With the rise of distributed cloud architectures, the web has grown increasingly , yet failures have become much harder to predict.
These failures cause costly outages for companies. The outages hurt customers and get work done.
To avoid these failures , most companies need a solution to this challenge, waiting for the next costly outage is not an option. To meet the challenge head on, more and more companies are turning to Chaos Engineering.
What is chaos engineering?
Chaos engineering was introduced by Netflix, one of the largest media subscription services worldwide.
Chaos Engineering is designed to reveal weaknesses in our systems. A metaphor we often use is vaccination, where a potentially harmful agent is injected into the body for the purpose of preventing future infections.

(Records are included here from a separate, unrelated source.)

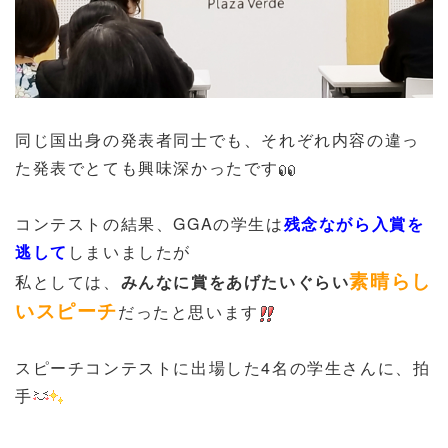
同じ国出身の発表者同士でも、それぞれ内容の違っ
た発表でとても興味深かったです
コンテストの結果、GGAの学生は
残念ながら入賞を
逃して
しまいましたが
素晴らし
私としては、
みんなに賞をあげたい
ぐらい
いスピーチ
だったと思います
スピーチコンテストに出場した4名の学生さんに、拍
手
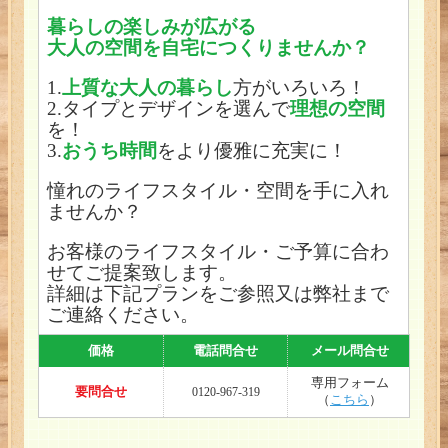
暮らしの楽しみが広がる
大人の空間を自宅につくりませんか？
1.
上質な大人の暮らし
方がいろいろ！
2.タイプとデザインを選んで
理想の空間
を！
3.
おうち時間
をより優雅に充実に！
憧れのライフスタイル・空間を手に入れ
ませんか？
お客様のライフスタイル・ご予算に合わ
せてご提案致します。
詳細は下記プランをご参照又は弊社まで
ご連絡ください。
価格
電話問合せ
メール問合せ
専用フォーム
要問合せ
0120-967-319
（
こちら
）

In a Chaos Engineering we inject failure into our systems to test their resilience ,stability, and capability of surviving against unstable and unexpected conditions.

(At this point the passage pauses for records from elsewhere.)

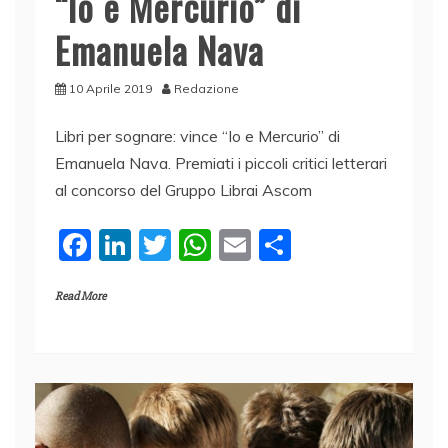
“Io e Mercurio” di
Emanuela Nava
10 Aprile 2019
Redazione
Libri per sognare: vince “Io e Mercurio” di
Emanuela Nava. Premiati i piccoli critici letterari
al concorso del Gruppo Librai Ascom
F
Li
T
W
E
C
a
n
w
h
m
o
Read More
c
k
itt
at
ai
n
e
e
er
s
l
di
b
dI
A
vi
o
n
p
di
o
p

Some of the types of failure that can be injected : shutting down hosts or containers, adding CPU load or memory pressure, and adding network latency or packet loss. There are others as well, but this gives you an idea what kind of things can be.

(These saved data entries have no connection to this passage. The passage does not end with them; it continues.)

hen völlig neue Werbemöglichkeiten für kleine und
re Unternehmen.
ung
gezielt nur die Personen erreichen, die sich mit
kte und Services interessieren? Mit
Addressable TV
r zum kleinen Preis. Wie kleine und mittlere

Doing this manually is time-consuming, and without realizing it you may be uncon‐ sciously sparing resources that you know are application-critical. To make it a fair test, the process must be automated.
This kind of automated, random interference with production services is sometimes known as Chaos Monkey , a tool invented by Netflix to test the resilience of its IT infrastructure. It works by intentionally disabling computers in Netflix’s production network to test how remaining systems respond to the outage. Chaos Monkey is now part of a larger suite of tools called the Simian Army designed to simulate and test responses to various system failures and edge cases.
Tools for chaos engineering with Kubernetes?
There are several tools you can use for automatically chaos engineering your cluster. Here are a few options :
Kube-monkey is an implementation of Netflix’s Chaos Monkey for Kubernetes clusters. It randomly deletes Kubernetes pods in the cluster encouraging and validating the development of failure-resilient services.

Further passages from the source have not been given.